= Exercise materials =
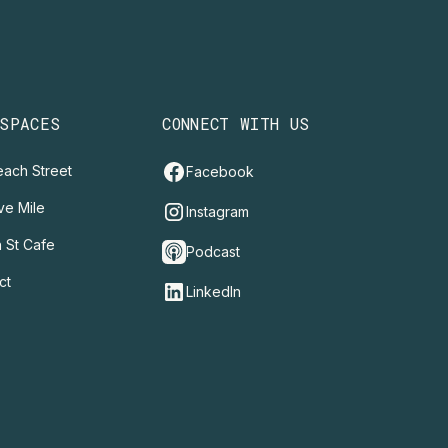
 SPACES
CONNECT WITH US
ach Street
Facebook
ve Mile
Instagram
 St Cafe
Podcast
ct
LinkedIn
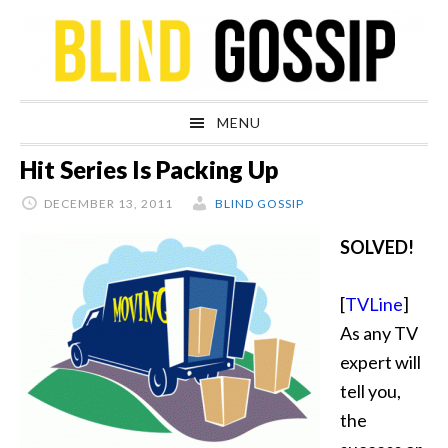
Skip
Skip
Skip
Skip
to
to
to
to
primary
main
primary
footer
navigation
content
sidebar
MENU
Hit Series Is Packing Up
DECEMBER 13, 2011
BLIND GOSSIP
SOLVED!
[
TVLine
]
As any TV
expert will
tell you,
the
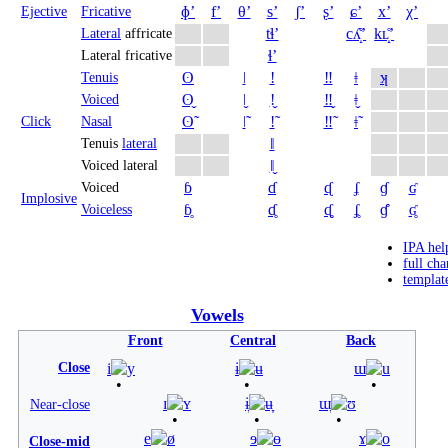
ɸʼ
fʼ
θʼ
sʼ
ʃʼ
ʂʼ
ɕʼ
xʼ
χʼ
Ejective
Fricative
tɬʼ
cʎ̝̊ʼ
kʟ̝̊ʼ
Lateral
affricate
ɬʼ
Lateral fricative
ʘ
ǀ
ǃ
‼
ǂ
ʞ
Tenuis
ʘ̬
ǀ̬
ǃ̬
‼̬
ǂ̬
Voiced
ʘ̃
ǀ̃
ǃ̃
‼̃
ǂ̃
Click
Nasal
ǁ
Tenuis
lateral
ǁ̬
Voiced lateral
ɓ
ɗ
ᶑ
ʄ
ɠ
ʛ
Voiced
Implosive
ɓ̥
ɗ̥
ᶑ̥
ʄ̥
ɠ̊
ʛ̥
Voiceless
IPA hel
full cha
templat
Vowels
Front
Central
Back
Close
i
y
ɨ
ʉ
ɯ
u
ɪ
ʏ
ɨ̞
ʉ̞
ɯ̞
ʊ
Near-close
e
ø
ɘ
ɵ
ɤ
o
Close-mid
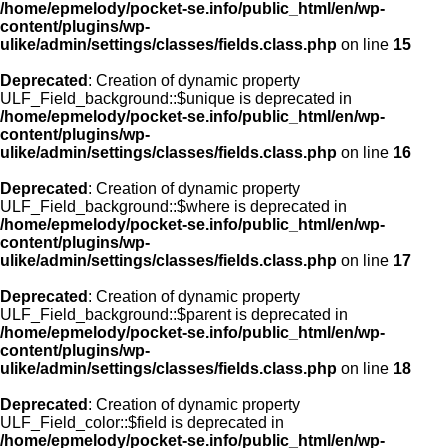
/home/epmelody/pocket-se.info/public_html/en/wp-
content/plugins/wp-
ulike/admin/settings/classes/fields.class.php
on line
15
Deprecated
: Creation of dynamic property
ULF_Field_background::$unique is deprecated in
/home/epmelody/pocket-se.info/public_html/en/wp-
content/plugins/wp-
ulike/admin/settings/classes/fields.class.php
on line
16
Deprecated
: Creation of dynamic property
ULF_Field_background::$where is deprecated in
/home/epmelody/pocket-se.info/public_html/en/wp-
content/plugins/wp-
ulike/admin/settings/classes/fields.class.php
on line
17
Deprecated
: Creation of dynamic property
ULF_Field_background::$parent is deprecated in
/home/epmelody/pocket-se.info/public_html/en/wp-
content/plugins/wp-
ulike/admin/settings/classes/fields.class.php
on line
18
Deprecated
: Creation of dynamic property
ULF_Field_color::$field is deprecated in
/home/epmelody/pocket-se.info/public_html/en/wp-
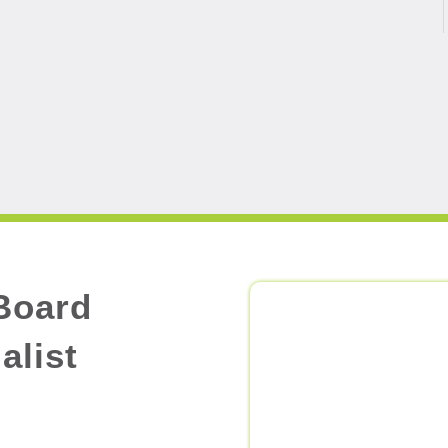
Board
alist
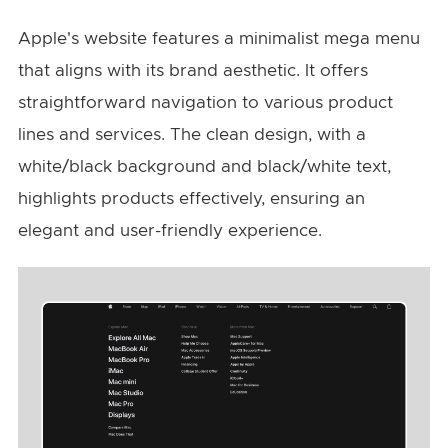
Apple's website features a minimalist mega menu
that aligns with its brand aesthetic. It offers
straightforward navigation to various product
lines and services. The clean design, with a
white/black background and black/white text,
highlights products effectively, ensuring an
elegant and user-friendly experience.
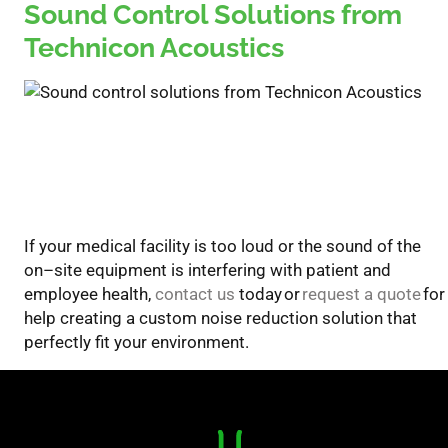
Sound Control Solutions from
Technicon Acoustics
If your medical facility is too loud or the sound of the
on
–
site equipment is interfering with
patient and
employee health,
contact us
today
or
request a quote
for
help
creat
ing
a
custom noise reduction solution
that
perfectly fit your environment.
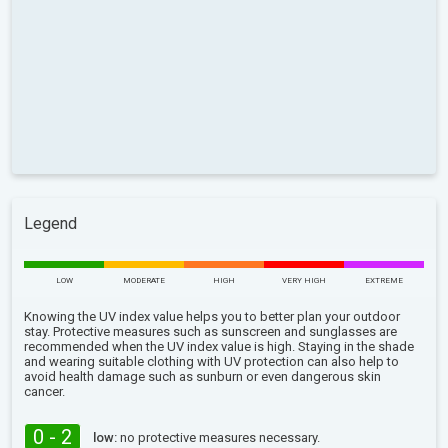
Legend
LOW
MODERATE
HIGH
VERY HIGH
EXTREME
Knowing the UV index value helps you to better plan your outdoor
stay. Protective measures such as sunscreen and sunglasses are
recommended when the UV index value is high. Staying in the shade
and wearing suitable clothing with UV protection can also help to
avoid health damage such as sunburn or even dangerous skin
cancer.
0 - 2
low:
no protective measures necessary.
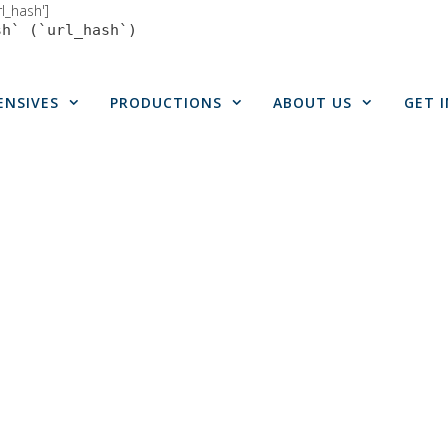
rl_hash']
sh` (`url_hash`)
ENSIVES
PRODUCTIONS
ABOUT US
GET 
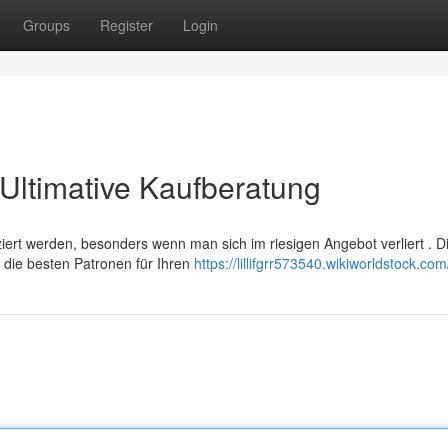
Groups
Register
Login
Ultimative Kaufberatung
rt werden, besonders wenn man sich im riesigen Angebot verliert . D
 die besten Patronen für Ihren
https://lillifgrr573540.wikiworldstock.co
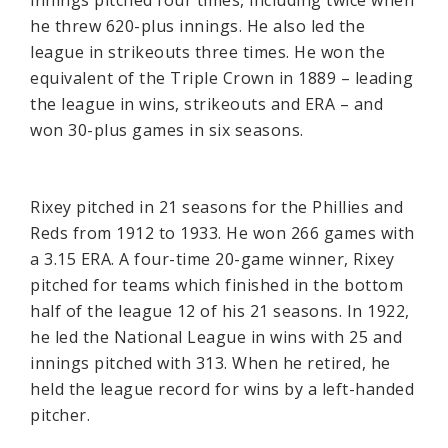
he threw 620-plus innings. He also led the
league in strikeouts three times. He won the
equivalent of the Triple Crown in 1889 – leading
the league in wins, strikeouts and ERA – and
won 30-plus games in six seasons.
Rixey pitched in 21 seasons for the Phillies and
Reds from 1912 to 1933. He won 266 games with
a 3.15 ERA. A four-time 20-game winner, Rixey
pitched for teams which finished in the bottom
half of the league 12 of his 21 seasons. In 1922,
he led the National League in wins with 25 and
innings pitched with 313. When he retired, he
held the league record for wins by a left-handed
pitcher.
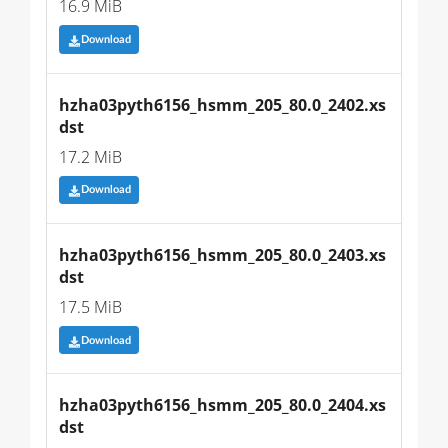
16.9 MiB
Download
hzha03pyth6156_hsmm_205_80.0_2402.xs
dst
17.2 MiB
Download
hzha03pyth6156_hsmm_205_80.0_2403.xs
dst
17.5 MiB
Download
hzha03pyth6156_hsmm_205_80.0_2404.xs
dst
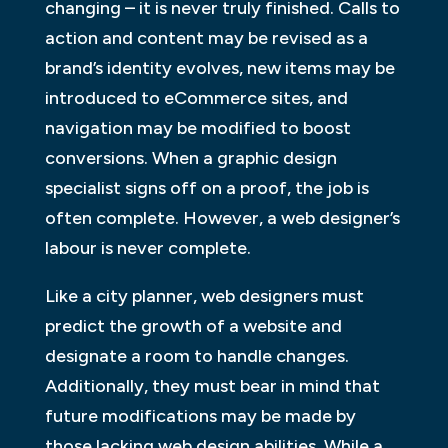
changing – it is never truly finished. Calls to
action and content may be revised as a
brand’s identity evolves, new items may be
introduced to eCommerce sites, and
navigation may be modified to boost
conversions. When a graphic design
specialist signs off on a proof, the job is
often complete. However, a web designer’s
labour is never complete.
Like a city planner, web designers must
predict the growth of a website and
designate a room to handle changes.
Additionally, they must bear in mind that
future modifications may be made by
those lacking web design abilities. While a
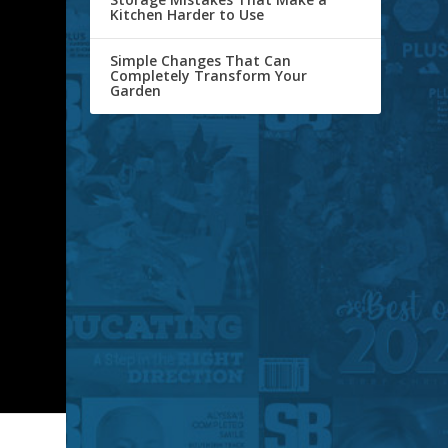
Kitchen Harder to Use
Simple Changes That Can
Completely Transform Your
Garden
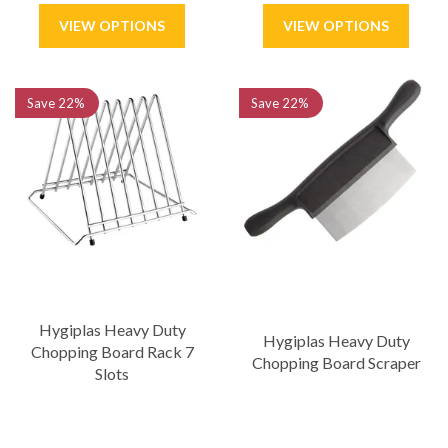
Save
22%
Save
22%
Hygiplas Heavy Duty
Hygiplas Heavy Duty
Chopping Board Rack 7
Chopping Board Scraper
Slots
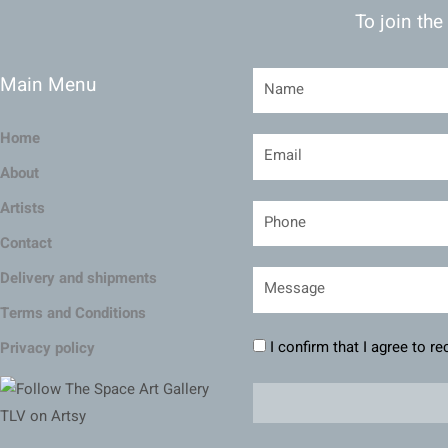
To join the
Main Menu
Home
About
Artists
Contact
Delivery and shipments
Terms and Conditions
I confirm that I agree to r
Privacy policy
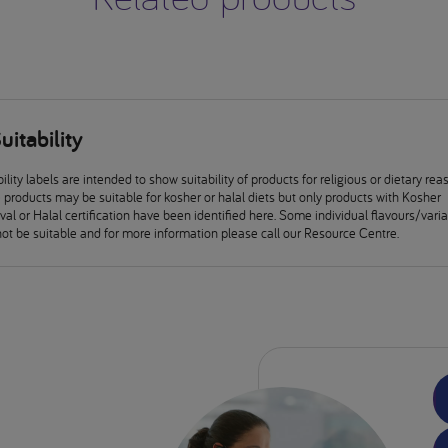
uitability
ility labels are intended to show suitability of products for religious or dietary rea
products may be suitable for kosher or halal diets but only products with Kosher
al or Halal certification have been identified here. Some individual flavours/vari
ot be suitable and for more information please call our Resource Centre.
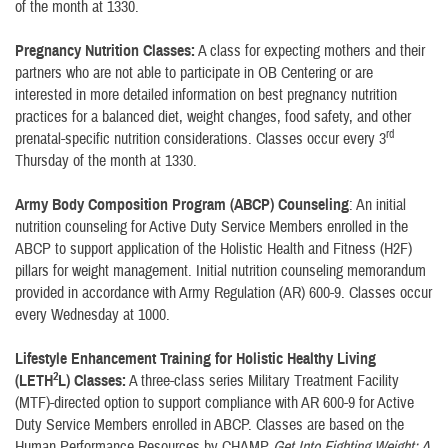
of the month at 1330.
Pregnancy Nutrition Classes:
A class for expecting mothers and their
partners who are not able to participate in OB Centering or are
interested in more detailed information on best pregnancy nutrition
practices for a balanced diet, weight changes, food safety, and other
rd
prenatal-specific nutrition considerations. Classes occur every 3
Thursday of the month at 1330.
Army Body Composition Program (ABCP) Counseling
: An initial
nutrition counseling for Active Duty Service Members enrolled in the
ABCP to support application of the Holistic Health and Fitness (H2F)
pillars for weight management. Initial nutrition counseling memorandum
provided in accordance with Army Regulation (AR) 600-9. Classes occur
every Wednesday at 1000.
Lifestyle Enhancement Training for Holistic Healthy Living
2
(LETH
L) Classes:
A three-class series Military Treatment Facility
(MTF)-directed option to support compliance with AR 600-9 for Active
Duty Service Members enrolled in ABCP. Classes are based on the
Human Performance Resources by CHAMP
Get Into Fighting Weight: A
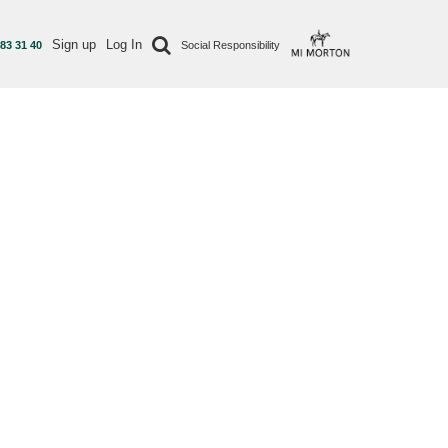
Sign up
Log In
 83 31 40
Social Responsibility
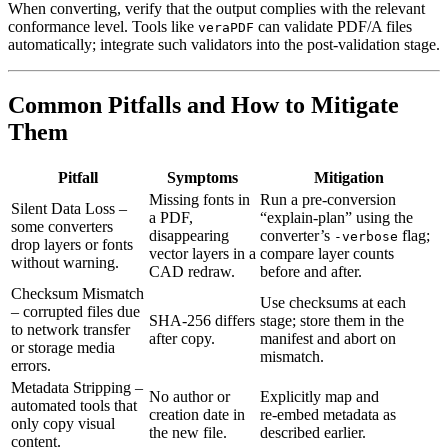
When converting, verify that the output complies with the relevant
conformance level. Tools like
can validate PDF/A files
veraPDF
automatically; integrate such validators into the post‑validation stage.
Common Pitfalls and How to Mitigate
Them
Pitfall
Symptoms
Mitigation
Missing fonts in
Run a pre‑conversion
Silent Data Loss
–
a PDF,
“explain‑plan” using the
some converters
disappearing
converter’s
flag;
‑verbose
drop layers or fonts
vector layers in a
compare layer counts
without warning.
CAD redraw.
before and after.
Checksum Mismatch
Use checksums at each
– corrupted files due
SHA‑256 differs
stage; store them in the
to network transfer
after copy.
manifest and abort on
or storage media
mismatch.
errors.
Metadata Stripping
–
No author or
Explicitly map and
automated tools that
creation date in
re‑embed metadata as
only copy visual
the new file.
described earlier.
content.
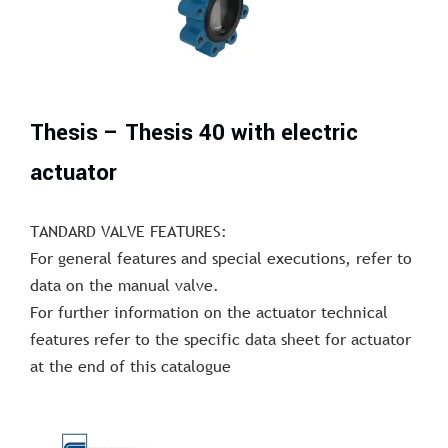
Thesis – Thesis 40 with electric
actuator
TANDARD VALVE FEATURES:
For general features and special executions, refer to
data on the manual valve.
For further information on the actuator technical
features refer to the specific data sheet for actuator
at the end of this catalogue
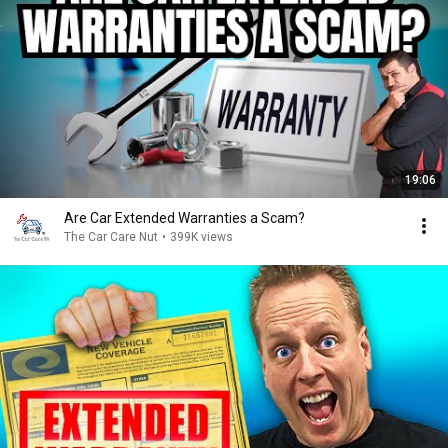
19:06
Are Car Extended Warranties a Scam?
The Car Care Nut
•
399K views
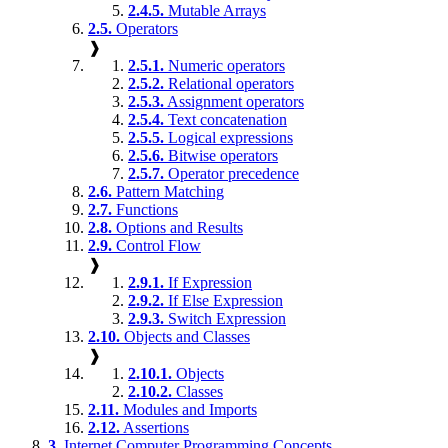
2.4.5.
Mutable Arrays
2.5.
Operators
❱
2.5.1.
Numeric operators
2.5.2.
Relational operators
2.5.3.
Assignment operators
2.5.4.
Text concatenation
2.5.5.
Logical expressions
2.5.6.
Bitwise operators
2.5.7.
Operator precedence
2.6.
Pattern Matching
2.7.
Functions
2.8.
Options and Results
2.9.
Control Flow
❱
2.9.1.
If Expression
2.9.2.
If Else Expression
2.9.3.
Switch Expression
2.10.
Objects and Classes
❱
2.10.1.
Objects
2.10.2.
Classes
2.11.
Modules and Imports
2.12.
Assertions
3.
Internet Computer Programming Concepts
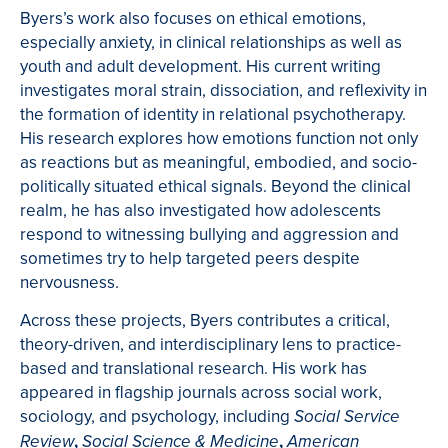
Byers’s work also focuses on ethical emotions,
especially anxiety, in clinical relationships as well as
youth and adult development. His current writing
investigates moral strain, dissociation, and reflexivity in
the formation of identity in relational psychotherapy.
His research explores how emotions function not only
as reactions but as meaningful, embodied, and socio-
politically situated ethical signals. Beyond the clinical
realm, he has also investigated how adolescents
respond to witnessing bullying and aggression and
sometimes try to help targeted peers despite
nervousness.
Across these projects, Byers contributes a critical,
theory-driven, and interdisciplinary lens to practice-
based and translational research. His work has
appeared in flagship journals across social work,
sociology, and psychology, including
Social Service
,
,
Review
Social Science & Medicine
American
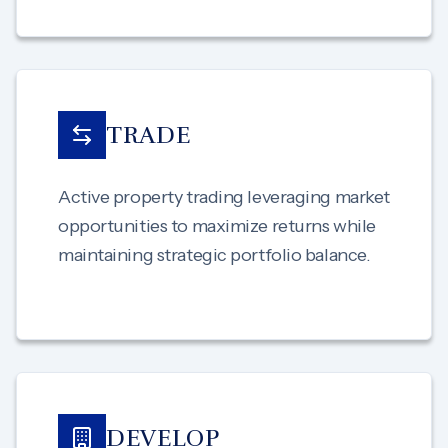
TRADE
Active property trading leveraging market
opportunities to maximize returns while
maintaining strategic portfolio balance.
DEVELOP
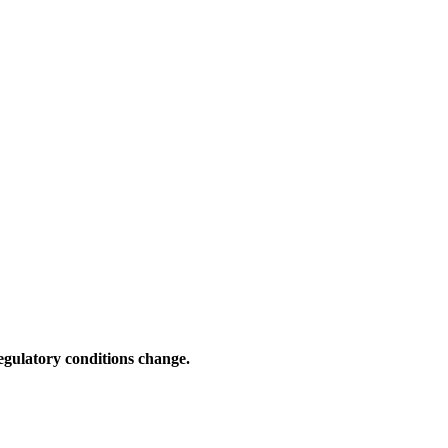
gulatory conditions change.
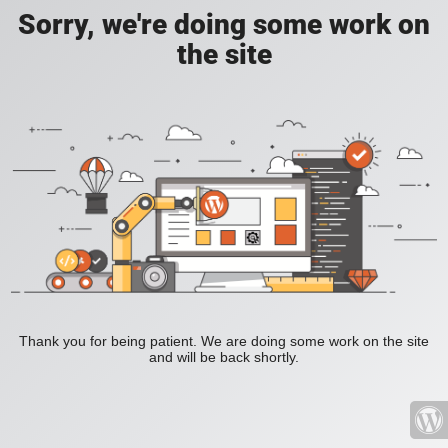
Sorry, we're doing some work on
the site
Thank you for being patient. We are doing some work on the site
and will be back shortly.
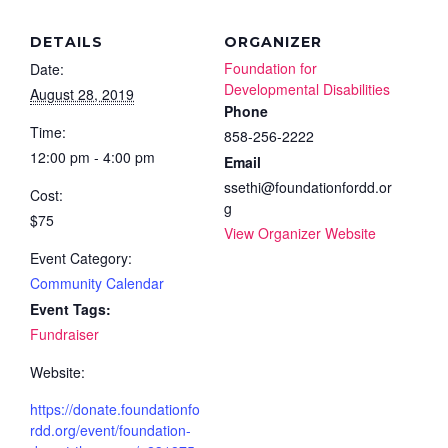
DETAILS
ORGANIZER
Foundation for
Date:
Developmental Disabilities
August 28, 2019
Phone
Time:
858-256-2222
12:00 pm - 4:00 pm
Email
ssethi@foundationfordd.or
Cost:
g
$75
View Organizer Website
Event Category:
Community Calendar
Event Tags:
Fundraiser
Website:
https://donate.foundationfo
rdd.org/event/foundation-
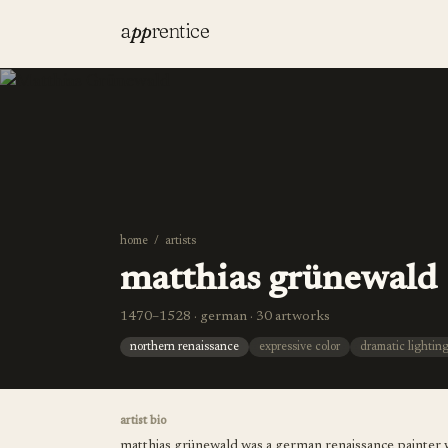
a
pp
rentice
home
/
artists
matthias grünewald
1470–1528 · german · 30 artworks
northern renaissance
expressive color
dramatic lightin
artist bio
matthias grünewald was a german renaissance painter w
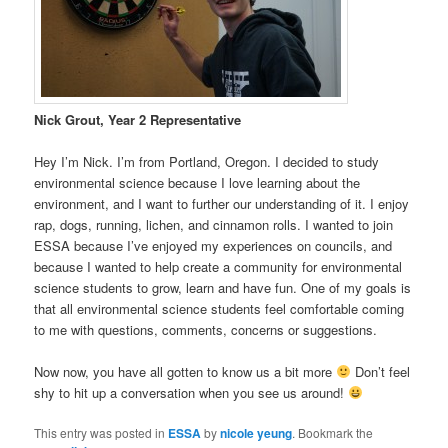
Nick Grout, Year 2 Representative
Hey I’m Nick. I’m from Portland, Oregon. I decided to study
environmental science because I love learning about the
environment, and I want to further our understanding of it. I enjoy
rap, dogs, running, lichen, and cinnamon rolls. I wanted to join
ESSA because I’ve enjoyed my experiences on councils, and
because I wanted to help create a community for environmental
science students to grow, learn and have fun. One of my goals is
that all environmental science students feel comfortable coming
to me with questions, comments, concerns or suggestions.
Now now, you have all gotten to know us a bit more
Don’t feel
shy to hit up a conversation when you see us around!
This entry was posted in
ESSA
by
nicole yeung
. Bookmark the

= Problem description =
Lines from the start of the material through the line containing "Sound Control Solutions from" are to be restated word for word; no picture may be included.

= Result for this exercise =
 SPACES
CONNECT WITH US
ach Street
Facebook
ve Mile
Instagram
 St Cafe
Podcast
ct
LinkedIn
Skip
Skip
Skip
Skip
to
to
to
to
primary
main
primary
footer
navigation
content
sidebar
MENU
Hit Series Is Packing Up
DECEMBER 13, 2011
BLIND GOSSIP
SOLVED!
[
TVLine
]
As any TV
expert will
tell you,
the
ɸʼ
fʼ
θʼ
sʼ
ʃʼ
ʂʼ
ɕʼ
xʼ
χʼ
Ejective
Fricative
tɬʼ
cʎ̝̊ʼ
kʟ̝̊ʼ
Lateral
affricate
ɬʼ
Lateral fricative
ʘ
ǀ
ǃ
‼
ǂ
ʞ
Tenuis
ʘ̬
ǀ̬
ǃ̬
‼̬
ǂ̬
Voiced
ʘ̃
ǀ̃
ǃ̃
‼̃
ǂ̃
Click
Nasal
ǁ
Tenuis
lateral
ǁ̬
Voiced lateral
ɓ
ɗ
ᶑ
ʄ
ɠ
ʛ
Voiced
Implosive
ɓ̥
ɗ̥
ᶑ̥
ʄ̥
ɠ̊
ʛ̥
Voiceless
IPA hel
full cha
templat
Vowels
Front
Central
Back
Close
i
y
ɨ
ʉ
ɯ
u
ɪ
ʏ
ɨ̞
ʉ̞
ɯ̞
ʊ
Near-close
e
ø
ɘ
ɵ
ɤ
o
Close-mid
/home/epmelody/pocket-se.info/public_html/en/wp-
content/plugins/wp-
ulike/admin/settings/classes/fields.class.php
on line
15
Deprecated
: Creation of dynamic property
ULF_Field_background::$unique is deprecated in
/home/epmelody/pocket-se.info/public_html/en/wp-
content/plugins/wp-
ulike/admin/settings/classes/fields.class.php
on line
16
Deprecated
: Creation of dynamic property
ULF_Field_background::$where is deprecated in
/home/epmelody/pocket-se.info/public_html/en/wp-
content/plugins/wp-
ulike/admin/settings/classes/fields.class.php
on line
17
Deprecated
: Creation of dynamic property
ULF_Field_background::$parent is deprecated in
/home/epmelody/pocket-se.info/public_html/en/wp-
content/plugins/wp-
ulike/admin/settings/classes/fields.class.php
on line
18
Deprecated
: Creation of dynamic property
ULF_Field_color::$field is deprecated in
/home/epmelody/pocket-se.info/public_html/en/wp-
Board
alist
Apple's website features a minimalist mega menu
that aligns with its brand aesthetic. It offers
straightforward navigation to various product
lines and services. The clean design, with a
white/black background and black/white text,
highlights products effectively, ensuring an
elegant and user-friendly experience.
Sound Control Solutions from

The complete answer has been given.